Destruction in the Syrian city of Aleppo. (Reuters)
Destruction in the Syrian city of Aleppo. (Reuters)

A year ago, Syria’s city of Aleppo was on the verge of witnessing a military campaign that left scores dead and ended an important chapter in the country’s conflict.

The campaign brought an end to the Syrian armed factions’ presence in Aleppo and led to the displacement of thousands of civilians from the eastern part of the city.

Activists who were displaced from eastern Aleppo and who now reside in the Idlib countryside and western Aleppo reflected on the current situation a year after the campaign ended.
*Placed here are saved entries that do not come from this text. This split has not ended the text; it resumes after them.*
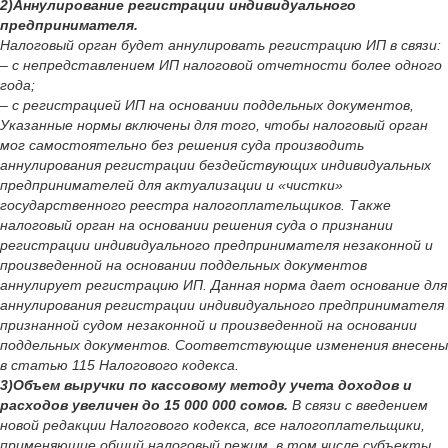
2)Аннулирование регистрации индивидуального
предпринимателя.
Налоговый орган будет аннулировать регистрацию ИП в связи:
– с непредставлением ИП налоговой отчетности более одного
года;
– с регистрацией ИП на основании поддельных документов,
Указанные нормы включены для того, чтобы налоговый орган
мог самостоятельно без решения суда производить
аннулирования регистрации бездействующих индивидуальных
предпринимателей для актуализации и «чистки»
государственного реестра налогоплательщиков. Также
налоговый орган на основании решения суда о признании
регистрации индивидуального предпринимателя незаконной и
произведенной на основании поддельных документов
аннулирует регистрацию ИП. Данная норма дает основание для
аннулирования регистрации индивидуального предпринимателя
признанной судом незаконной и произведенной на основании
поддельных документов. Соответствующие изменения внесены
в статью 115 Налогового кодекса.
3)Объем выручки по кассовому методу учета доходов и
расходов увеличен до 15 000 000 сомов.
В связи с введением
новой редакции Налогового кодекса, все налогоплательщики,
применяющие общий налоговый режим, в том числе субъекты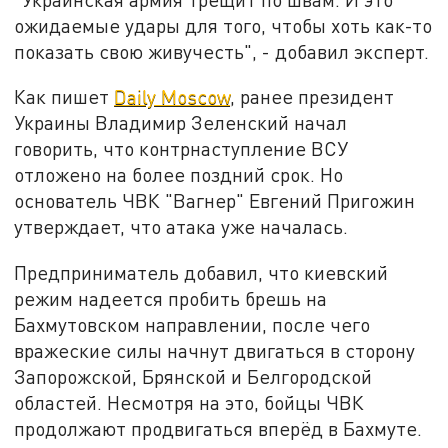
ожидаемые удары для того, чтобы хоть как-то
показать свою живучесть", - добавил эксперт.
Как пишет
Daily Moscow
, ранее президент
Украины Владимир Зеленский начал
говорить, что контрнаступление ВСУ
отложено на более поздний срок. Но
основатель ЧВК "Вагнер" Евгений Пригожин
утверждает, что атака уже началась.
Предприниматель добавил, что киевский
режим надеется пробить брешь на
Бахмутовском направлении, после чего
вражеские силы начнут двигаться в сторону
Запорожской, Брянской и Белгородской
областей. Несмотря на это, бойцы ЧВК
продолжают продвигаться вперёд в Бахмуте.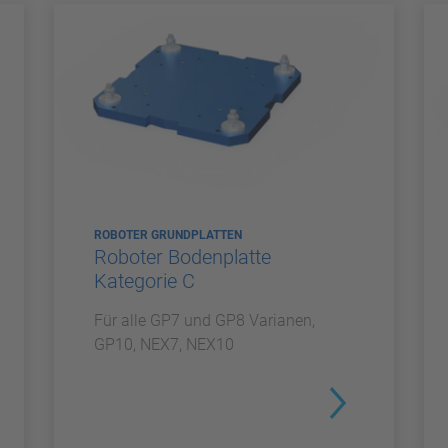
ROBOTER GRUNDPLATTEN
Roboter Bodenplatte
Kategorie C
Für alle GP7 und GP8 Varianen,
GP10, NEX7, NEX10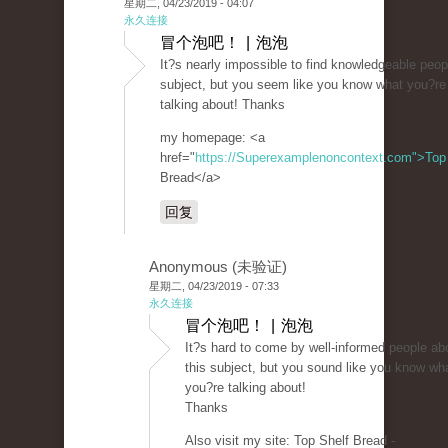
星期二, 04/23/2019 - 04:07
永久连接
冒个泡吧！ | 泡泡
It?s nearly impossible to find knowledgeable peop
subject, but you seem like you know what you?re
talking about! Thanks
my homepage: <a
href="
https://Superexamplenoncontext.com">Top
Bread</a>
回复
Anonymous (未验证)
星期二, 04/23/2019 - 07:33
永久连接
冒个泡吧！ | 泡泡
It?s hard to come by well-informed people ab
this subject, but you sound like you know wh
you?re talking about!
Thanks
Also visit my site: Top Shelf Bread -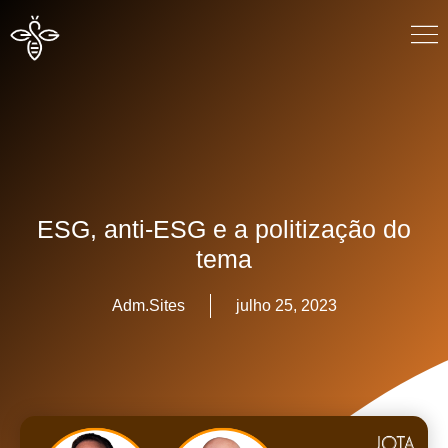
ESG, anti-ESG e a politização do
tema
Adm.Sites
julho 25, 2023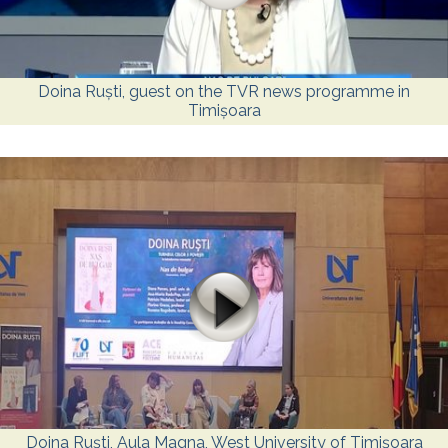
Doina Ruști, guest on the TVR news programme in
Timișoara
Doina Ruști, Aula Magna, West University of Timișoara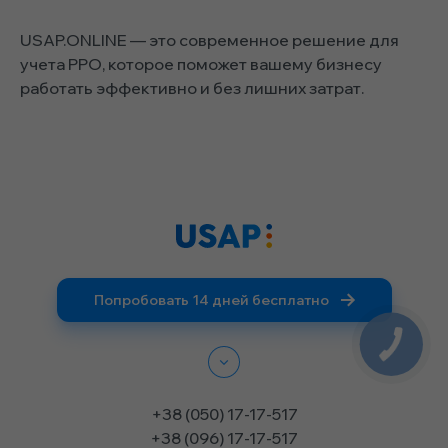
USAP.ONLINE — это современное решение для
учета РРО, которое поможет вашему бизнесу
работать эффективно и без лишних затрат.
Попробовать 14 дней бесплатно
+38 (050) 17-17-517
+38 (096) 17-17-517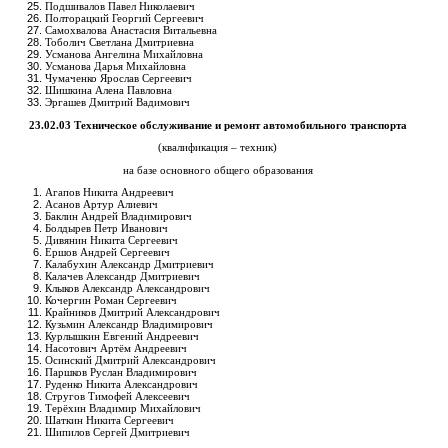
Подшивалов Павел Николаевич
Полторацкий Георгий Сергеевич
Самохвалова Анастасия Витальевна
Тоболич Светлана Дмитриевна
Усманова Ангелина Михайловна
Усманова Дарья Михайловна
Чумаченко Ярослав Сергеевич
Шишкина Алена Павловна
Эргашев Дмитрий Вадимович
23.02.03 Техническое обслуживание и ремонт автомобильного транспорта
(квалификация – техник)
на базе основного общего образования
Агапов Никита Андреевич
Асанов Артур Алиевич
Баклин Андрей Владимирович
Болдырев Петр Иванович
Дивянин Никита Сергеевич
Ершов Андрей Сергеевич
Калабухин Александр Дмитриевич
Калачев Александр Дмитриевич
Клыков Александр Александрович
Кочергин Роман Сергеевич
Крайников Дмитрий Александрович
Кузьмин Александр Владимирович
Курлышкин Евгений Андреевич
Насотович Артём Андреевич
Осинский Дмитрий Александрович
Паршков Руслан Владимирович
Руденко Никита Александрович
Стругов Тимофей Алексеевич
Терёхин Владимир Михайлович
Шаткин Никита Сергеевич
Шипилов Сергей Дмитриевич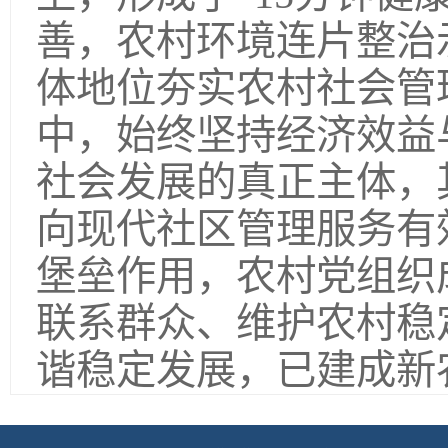
善，农村环境连片整治
体地位夯实农村社会管
中，始终坚持经济效益
社会发展的真正主体，
向现代社区管理服务有
堡垒作用，农村党组织
联系群众、维护农村稳
谐稳定发展，已建成新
Activist Afra Hashem told Asharq Al-Awsat: “My last days in Aleppo were very painful, especially since we knew that we were going to leave a city where we grew up.”

“We had mixed emotions. We were happy to be leaving the siege and the fear of dying in the strikes against the city. We were also sad because we were being forced to leave,” she added.

“I wanted to stay, but we were deceived into leaving. One of the hardest moments was when we gt on board the bus to transport us out of Aleppo,” she recalled.

With tears pouring down her cheeks, she said: “We always miss our homes, our destroyed neighborhood and the streets and alleys of old Aleppo. I miss my friends who were killed before my eyes and buried in the city.”

Photographer Bassem al-Ayyoubi told Asharq Al-Awsat: “The final days I lived in the city were very difficult because I knew that they were going to be my last there.”

“I tried to take as many memories with me as possible because I did not know when I will return,” he said.

“As a photographer, I tried to document everything I could see. Unfortunately, I could not take any tangible memories except my camera and some photos taken of Aleppo,” he remarked.

Activist Rasha Nasr spoke to Asharq Al-Awsat of the last days she spent under siege in Aleppo, saying that the city will never witness such difficult days.

“On top of the siege, hunger and cold, Aleppo had to endure intense airstrikes. The jets did not relent and they carried out attacks around the clock,” she stated.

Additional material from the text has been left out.